Question of the week: How can you be better today than you were yesterday?

Brewers and Patriots… and Jesus

There are those who will tell you that the Founding Fathers were not really Christians and that they never meant for the United States to be a “Christian nation.” It would seem, however, that at least one was fairly Christian and seemed to think the rest of the nation was or ought to be.

In 1777, after the Continental Congress had moved from Philadelphia to York, Pennsylvania because of the invading British army, things looked fairly bleak to some of the leaders of the revolution. However, by the end of the year, the rebel cause met with some success and this prompted Samuel Adams to propose what was to be the first national day “for SOLEMN THANKSGIVING and PRAISE.” He, in committee with Richard Henry Lee (who had introduced the resolution that led to the Declaration of Independence) and Daniel Roberdeau, introduced a legislation setting aside a day so “That at one Time and with one Voice, the good People may express the grateful Feelings of their Hearts, and consecrate themselves to the Service of their Divine Benefactor.” Sounds pretty Christian, right? But that’s not all. The holiday was also established so that “they may join the penitent Confession of their manifold Sins” and pray that they be forgiven “through the Merits of JESUS CHRIST.” That guy?! What’s he doing in there?!

Anyway, Sam Adams and his ilk sat at home and prayed all day. Presumably, some other people did not. At any rate, Providence (or superior tactics and greater dedication due to ideological and personal motivation) granted victory to the colonists. And with the invention York Peppermint Pattie over 150 years away, the young government moved to new accommodations. They bounced around a bit and “experimented” with Confederation, but finally settled down in a swamp. The government founded there, or rather, the remnants of it, are still in that swamp. And they’ve kept holiday but abandoned the meaning.

Needless to say, the blatant Christianity would find no place in Washington today. But Jesus is not the only part of this Proclamation that has gone by the wayside. Modern politics has been reduced to platitudes and pandering, leaving no room for the ideals laid down by the founding fathers. No pundits ask candidates about their plans for “cultivating the Principles of true Liberty, Virtue and Piety.” No serious nominee has room in his platform for “the greatest of all human Blessings, INDEPENDENCE and PEACE.”

Don’t worry, there are still some “Christians” in Washington. Unfortunately they want to tell everybody else how to live. And they’ve also hung on to another part of this Proclamation: asking God “to smile upon us in the Prosecution of a just and necessary War[s].” So much for “INDEPENDENCE and PEACE.” Thanks, guys.

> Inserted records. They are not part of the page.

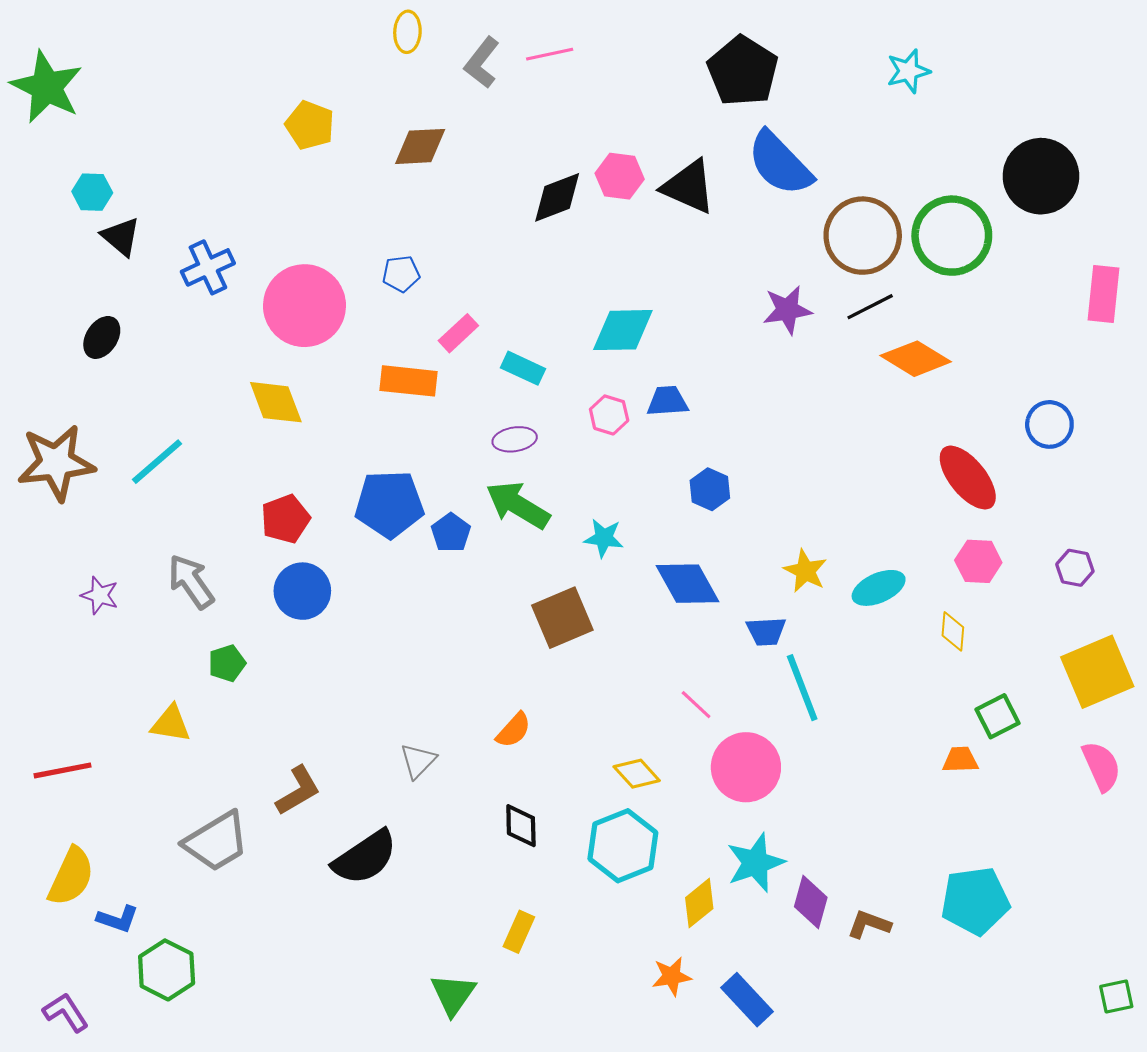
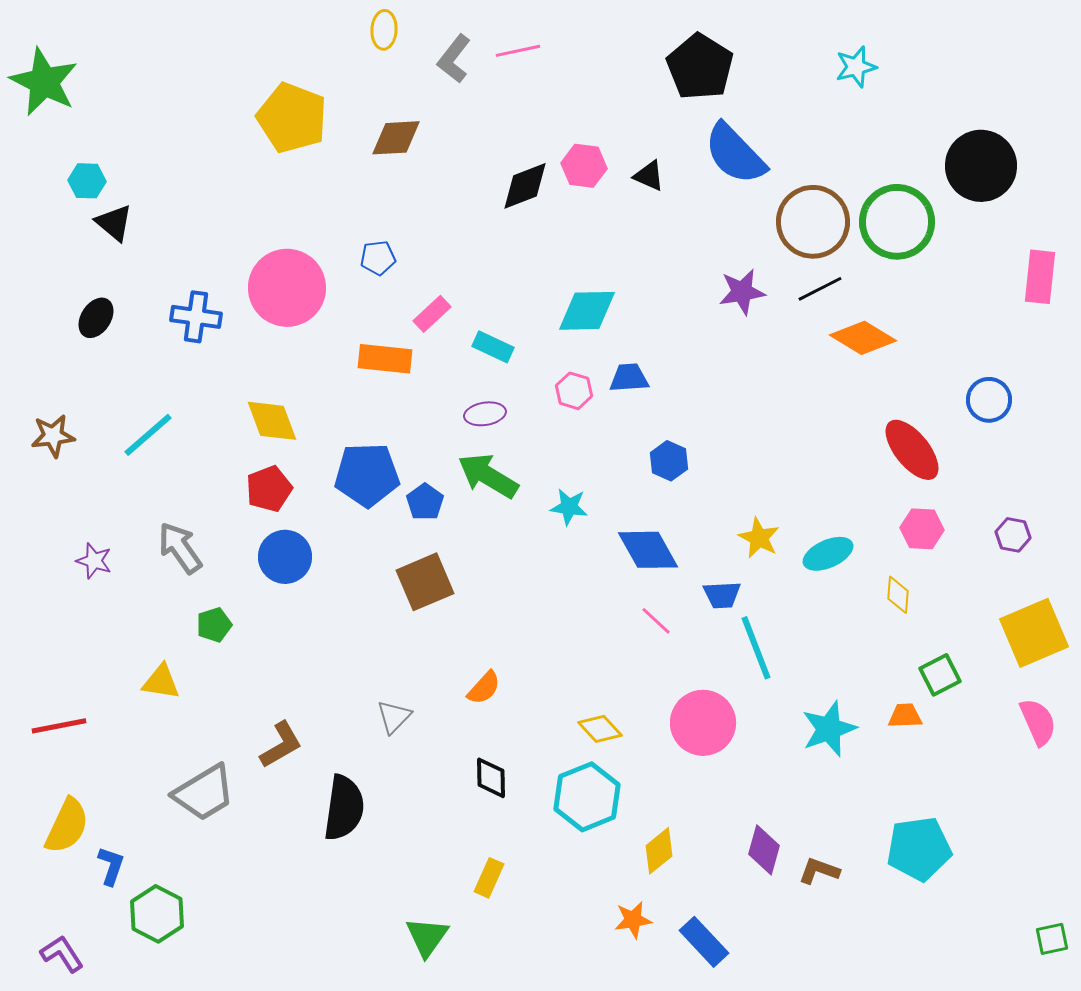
yellow pentagon: (310, 125) -> (292, 118), size x1.5
black triangle: (689, 187) -> (649, 176), size x0.6
blue cross: (208, 267) -> (196, 317), moved, turned 33
yellow diamond: (276, 402) -> (272, 421), moved
brown star: (56, 463) -> (53, 436), size x0.6
brown square: (562, 618) -> (425, 582), moved
pink line: (696, 705) -> (656, 621), moved
black semicircle: (365, 857) -> (344, 808), turned -48
cyan star: (755, 863) -> (829, 729), moved
blue L-shape: (118, 919) -> (111, 866), turned -90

Beer of the Week: Samuel Adams Boston Lager – When an upstart Massachusetts brewery wanted a name that evoked thoughts of tradition and reliability, Sam Adams was the right choice. The man basically founded the traditional American holiday. He had also been a brewer himself, so the choice was a no-brainer. As for the beer itself, there is a reason it has grown so successful so quickly. The beer pours a light amber with a good, off-white head. There is a nice touch of earthy, bittering hops on the nose. The taste is driven by the hops and there is a bit of lingering sweetness. All in all, a very nice, classic lager.

Reading of the week: Thanksgiving Proclamation of 1777 by Samuel Adams in committee with Richard Henry Lee and Daniel Roberdeau – The first of many Thanksgiving Proclamations written by Samuel Adams ends by recommending that everybody take a day off of work. But it also advises against any recreation which might be unbecoming “on so solemn an Occasion.” So no touch football after dinner.

Question of the week: Many Christians acknowledge four purposes for prayer: adoration, thanksgiving, contrition and supplication. The Proclamation specifically mentions each of these four, (even naming adoration as “the indispensable Duty of all Men”,) so why should the holiday be called “Thanksgiving” instead of “Adoration” or either of the other options? Or,even better, why should there not be four separate holidays? “Supplication Sunday” has a nice ring to it.